Ship Trails Over the Eastern Pacific

December 27, 2007


Provided by: Lee Grenci, Department of Meteorology, Penn State University
Summary authors & editors: Lee Grenci

This visible satellite image, acquired at 2230Z (aka 22:30 UTC) on December 5, 2007, shows ship trails off the coast of California. Ship trails are low-level clouds that typically form within a layer of ocean stratus (high relative humidity) as exhaust from ships leave trails of cloud condensation nuclei -- the particles on which water vapor condenses.

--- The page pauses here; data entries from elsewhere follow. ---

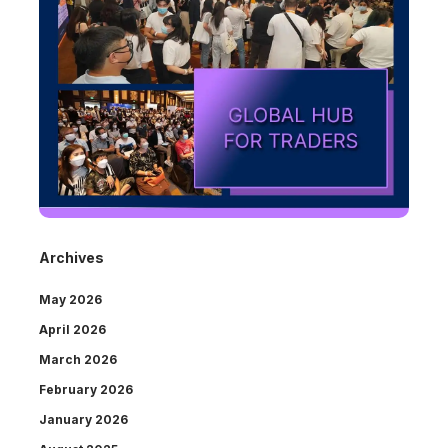
Archives
May 2026
April 2026
March 2026
February 2026
January 2026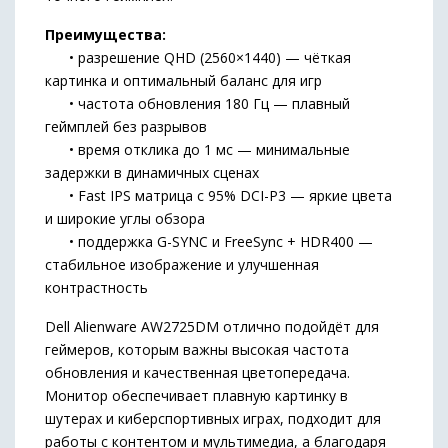
Преимущества:
• разрешение QHD (2560×1440) — чёткая
картинка и оптимальный баланс для игр
• частота обновления 180 Гц — плавный
геймплей без разрывов
• время отклика до 1 мс — минимальные
задержки в динамичных сценах
• Fast IPS матрица с 95% DCI-P3 — яркие цвета
и широкие углы обзора
• поддержка G-SYNC и FreeSync + HDR400 —
стабильное изображение и улучшенная
контрастность
Dell Alienware AW2725DM отлично подойдёт для
геймеров, которым важны высокая частота
обновления и качественная цветопередача.
Монитор обеспечивает плавную картинку в
шутерах и киберспортивных играх, подходит для
работы с контентом и мультимедиа, а благодаря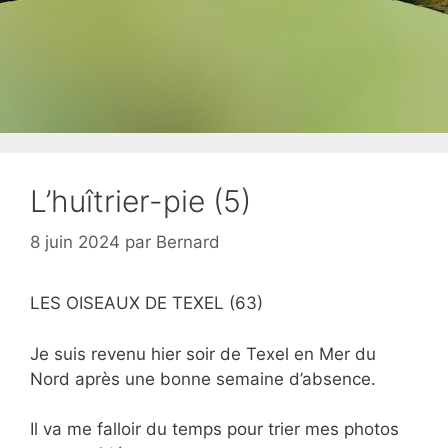
L’huîtrier-pie (5)
8 juin 2024
par
Bernard
LES OISEAUX DE TEXEL (63)
Je suis revenu hier soir de Texel en Mer du
Nord après une bonne semaine d’absence.
Il va me falloir du temps pour trier mes photos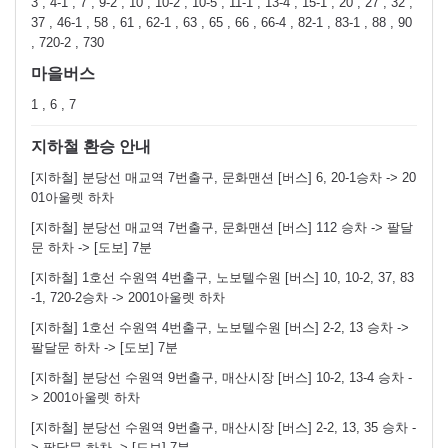
3 , 4-1 , 7 , 9-2 , 10 , 10-2 , 10-5 , 11-1 , 13-4 , 15-1 , 20 , 27 , 32 ,
37 , 46-1 , 58 , 61 , 62-1 , 63 , 65 , 66 , 66-4 , 82-1 , 83-1 , 88 , 90
, 720-2 , 730
마을버스
1 , 6 , 7
지하철 환승 안내
[지하철] 분당선 매교역 7번출구, 문화맨션 [버스] 6, 20-1승차 -> 20
01아울렛 하차
[지하철] 분당선 매교역 7번출구, 문화맨션 [버스] 112 승차 -> 팔달
문 하차 -> [도보] 7분
[지하철] 1호선 수원역 4번출구, 노보텔수원 [버스] 10, 10-2, 37, 83
-1, 720-2승차 -> 2001아울렛 하차
[지하철] 1호선 수원역 4번출구, 노보텔수원 [버스] 2-2, 13 승차 ->
팔달문 하차 -> [도보] 7분
[지하철] 분당선 수원역 9번출구, 매산시장 [버스] 10-2, 13-4 승차 -
> 2001아울렛 하차
[지하철] 분당선 수원역 9번출구, 매산시장 [버스] 2-2, 13, 35 승차 -
> 팔달문 하차 -> [도보] 7분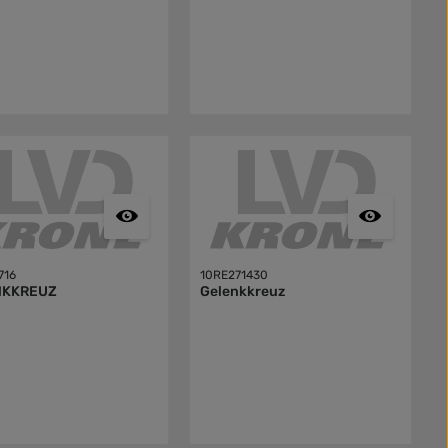
716
10RE271430
NKKREUZ
Gelenkkreuz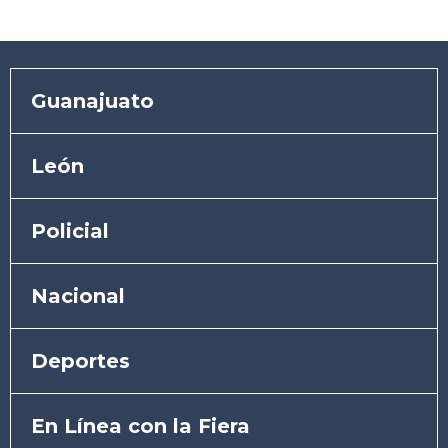
Guanajuato
León
Policial
Nacional
Deportes
En Línea con la Fiera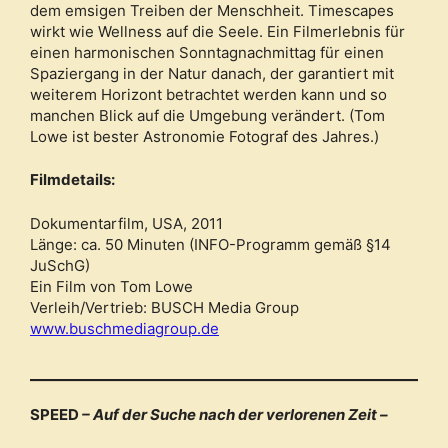
dem emsigen Treiben der Menschheit. Timescapes
wirkt wie Wellness auf die Seele. Ein Filmerlebnis für
einen harmonischen Sonntagnachmittag für einen
Spaziergang in der Natur danach, der garantiert mit
weiterem Horizont betrachtet werden kann und so
manchen Blick auf die Umgebung verändert. (Tom
Lowe ist bester Astronomie Fotograf des Jahres.)
Filmdetails:
Dokumentarfilm, USA, 2011
Länge: ca. 50 Minuten (INFO-Programm gemäß §14
JuSchG)
Ein Film von Tom Lowe
Verleih/Vertrieb: BUSCH Media Group
www.buschmediagroup.de
SPEED
– Auf der Suche nach der verlorenen Zeit –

Over the eastern Pacific Ocean, condensation nuclei are limited since the marine air is relatively unpolluted. It follows that generic ocean stratus typically consist of relatively large water drops. That's because there's not much competition for available water vapor, so the diameters of cloud drops tend to be larger. Within the exhaust plume of ships, however, there are many more condensation nuclei that compete for available water vapor. Thus, ship trails contain abundant cloud drops that have smaller diameters compared to the surrounding ocean stratus. Clouds containing these small water drops backscatter (reflect) more sunlight than clouds comprised of larger drops. Thus, on visible satellite imagery, ship trails tend to be brighter than the surrounding low clouds. In other words, ship trails stand out from the surrounding ocean stratus.